MacArthur: How will we consider talent and artistry when AI is part of the equation?
Dinkins: Yeah, what is talent? It is interesting to think about the AI that won the photo contest. The AI knows the rules of photography so well that it can produce something that looks like a photograph that people want to see. But what artists do often is break the rules and break out of those rules. Now we have to adjust where we place the idea of talent. Is rule-breaking now talent, which maybe benefits society when we're more willing to step out and do things in ways that are more unusual?
MacArthur: If people can get art they like for $20 instead of $2,000, what’s wrong with that?

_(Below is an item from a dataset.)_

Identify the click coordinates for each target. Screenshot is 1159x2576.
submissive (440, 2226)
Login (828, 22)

Dinkins: The way that it is more democratically spread is new, but we've always done this. It's just who's taking from who and what space? This is an interesting question because what does it mean when the masses are so threatened by something that we've always done that we want to curtail it? It's just a faster, more expedient way to do it, which makes it much more frightening because everybody can do it.
“My take on art is that the concept, the idea, the intellectual question is the art, not the thing.”

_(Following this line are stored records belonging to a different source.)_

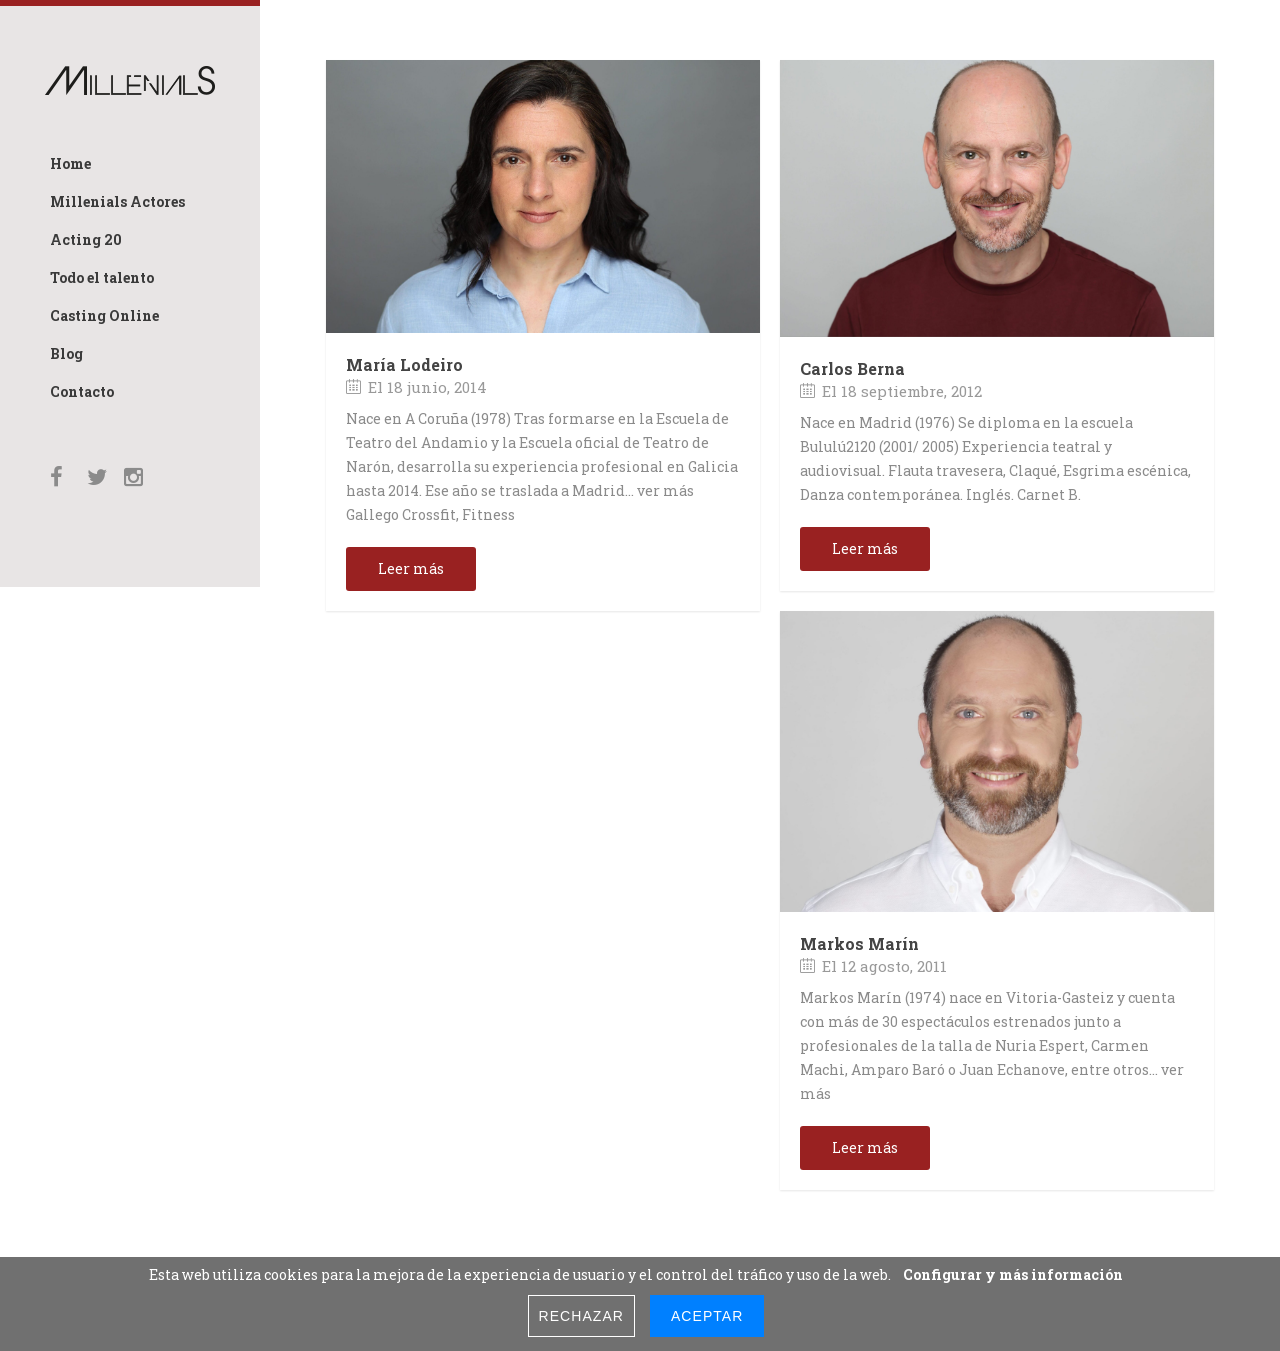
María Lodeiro (404, 364)
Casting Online (104, 315)
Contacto (82, 391)
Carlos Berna (852, 368)
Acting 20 (86, 239)
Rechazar (581, 1316)
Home (70, 163)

MacArthur: Does AI art cheapen the value of art?
Dinkins: My take on art is that the concept, the idea, the intellectual question is the art, not the thing. If you think like that, then it doesn't matter, because the idea is here and can take its form in many ways. Versus this object that is something to be revered for some reason. That's kind of a voting system where a bunch of people got together and said, “This is worth this because we are willing to spend this much money on it,” and there is a whole system that is set up to uphold that. I'm hopeful that it will allow us to be more adventurous and open and produce differently, because suddenly we can't rely on those systems that are actually pretty exclusionary.
MacArthur: Could human art become more valued as a result? How would AI change the value game?
Dinkins: It’s so hard to say where value lies. It feels to me that someone is always going to want to support at least some kind of art and feel like they have the market on something particular.
But that uniqueness now becomes something you lock away. You definitely can't put it into public digital space because then we can just clone it. Do we start making things for black boxes that just sit in containers so that the beauty is not available? Or do we unleash the beauty, whether it’s AI beauty, human beauty, hybrid, and consider that a way forward?